• [Directions]:
Stop after the line holding "-- wpisz adres". Repeat exactly every line before it in the records below, that line too, and leave out the pictures.

---------- Input data

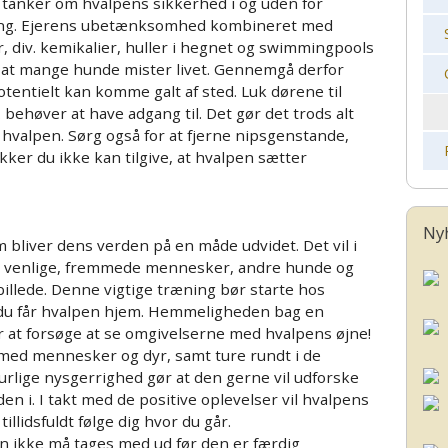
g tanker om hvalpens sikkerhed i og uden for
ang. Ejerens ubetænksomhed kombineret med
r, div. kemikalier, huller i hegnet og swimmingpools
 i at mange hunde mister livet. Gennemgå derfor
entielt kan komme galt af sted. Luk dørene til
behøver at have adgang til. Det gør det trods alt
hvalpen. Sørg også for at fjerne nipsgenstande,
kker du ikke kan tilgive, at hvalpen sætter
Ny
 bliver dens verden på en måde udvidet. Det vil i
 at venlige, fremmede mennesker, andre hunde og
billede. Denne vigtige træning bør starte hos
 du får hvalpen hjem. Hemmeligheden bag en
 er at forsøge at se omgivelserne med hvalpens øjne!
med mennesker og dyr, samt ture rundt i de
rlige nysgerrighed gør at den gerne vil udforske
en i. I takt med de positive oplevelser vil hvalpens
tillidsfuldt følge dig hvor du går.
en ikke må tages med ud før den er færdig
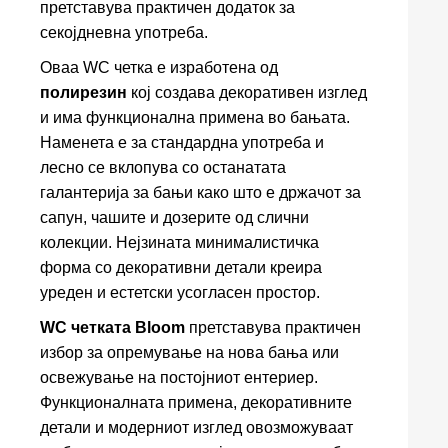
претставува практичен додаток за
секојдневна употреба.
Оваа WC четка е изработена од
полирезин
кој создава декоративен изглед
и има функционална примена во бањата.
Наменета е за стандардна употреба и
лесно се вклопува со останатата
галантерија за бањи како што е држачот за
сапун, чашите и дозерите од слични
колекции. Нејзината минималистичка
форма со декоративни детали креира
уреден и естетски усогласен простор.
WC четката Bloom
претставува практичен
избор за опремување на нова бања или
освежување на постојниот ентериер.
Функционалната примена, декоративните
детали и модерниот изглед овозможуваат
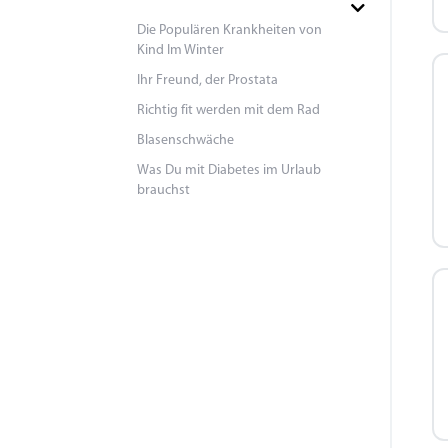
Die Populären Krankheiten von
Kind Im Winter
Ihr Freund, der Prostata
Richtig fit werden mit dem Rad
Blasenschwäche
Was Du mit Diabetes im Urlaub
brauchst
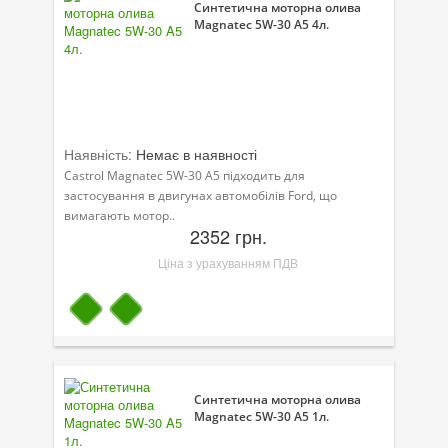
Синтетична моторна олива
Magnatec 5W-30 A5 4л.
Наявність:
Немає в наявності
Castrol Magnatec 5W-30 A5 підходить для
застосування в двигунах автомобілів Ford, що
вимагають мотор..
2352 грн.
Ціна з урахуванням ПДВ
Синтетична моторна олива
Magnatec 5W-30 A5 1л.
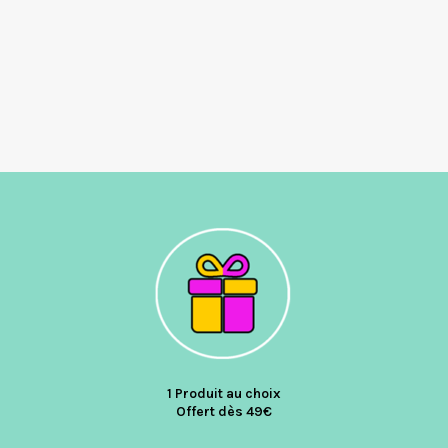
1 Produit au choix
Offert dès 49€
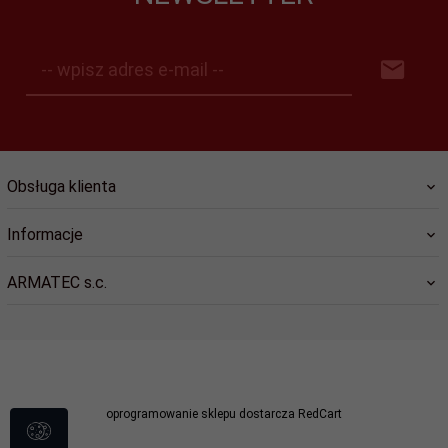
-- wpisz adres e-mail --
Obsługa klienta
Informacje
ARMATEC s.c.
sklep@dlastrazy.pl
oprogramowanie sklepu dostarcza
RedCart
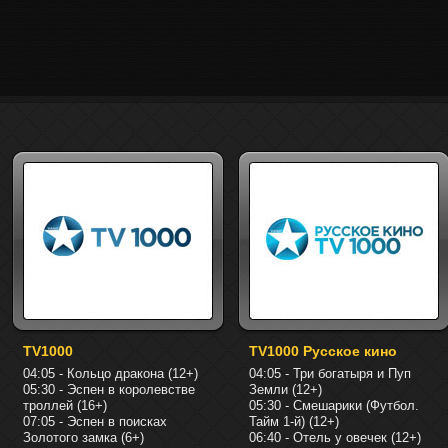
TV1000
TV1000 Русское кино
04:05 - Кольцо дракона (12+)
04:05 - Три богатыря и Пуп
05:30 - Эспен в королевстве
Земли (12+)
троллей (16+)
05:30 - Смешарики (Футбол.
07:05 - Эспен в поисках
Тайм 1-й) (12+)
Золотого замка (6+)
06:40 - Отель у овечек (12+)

--------------------

• [Answer box]:
g tanker om hvalpens sikkerhed i og uden for
ang. Ejerens ubetænksomhed kombineret med
r, div. kemikalier, huller i hegnet og swimmingpools
 i at mange hunde mister livet. Gennemgå derfor
entielt kan komme galt af sted. Luk dørene til
behøver at have adgang til. Det gør det trods alt
hvalpen. Sørg også for at fjerne nipsgenstande,
kker du ikke kan tilgive, at hvalpen sætter
Ny
 bliver dens verden på en måde udvidet. Det vil i
 at venlige, fremmede mennesker, andre hunde og
billede. Denne vigtige træning bør starte hos
 du får hvalpen hjem. Hemmeligheden bag en
 er at forsøge at se omgivelserne med hvalpens øjne!
med mennesker og dyr, samt ture rundt i de
rlige nysgerrighed gør at den gerne vil udforske
en i. I takt med de positive oplevelser vil hvalpens
tillidsfuldt følge dig hvor du går.
en ikke må tages med ud før den er færdig
претставува практичен додаток за
секојдневна употреба.
Оваа WC четка е изработена од
полирезин
кој создава декоративен изглед
и има функционална примена во бањата.
Наменета е за стандардна употреба и
лесно се вклопува со останатата
галантерија за бањи како што е држачот за
сапун, чашите и дозерите од слични
колекции. Нејзината минималистичка
форма со декоративни детали креира
уреден и естетски усогласен простор.
WC четката Bloom
претставува практичен
избор за опремување на нова бања или
освежување на постојниот ентериер.
Функционалната примена, декоративните
детали и модерниот изглед овозможуваат
Die Populären Krankheiten von
Kind Im Winter
Ihr Freund, der Prostata
Richtig fit werden mit dem Rad
Blasenschwäche
Was Du mit Diabetes im Urlaub
brauchst
Синтетична моторна олива
Magnatec 5W-30 A5 4л.
Наявність:
Немає в наявності
Castrol Magnatec 5W-30 A5 підходить для
застосування в двигунах автомобілів Ford, що
вимагають мотор..
2352 грн.
Ціна з урахуванням ПДВ
Синтетична моторна олива
Magnatec 5W-30 A5 1л.
1 Produit au choix
Offert dès 49€
-- wpisz adres e-mail --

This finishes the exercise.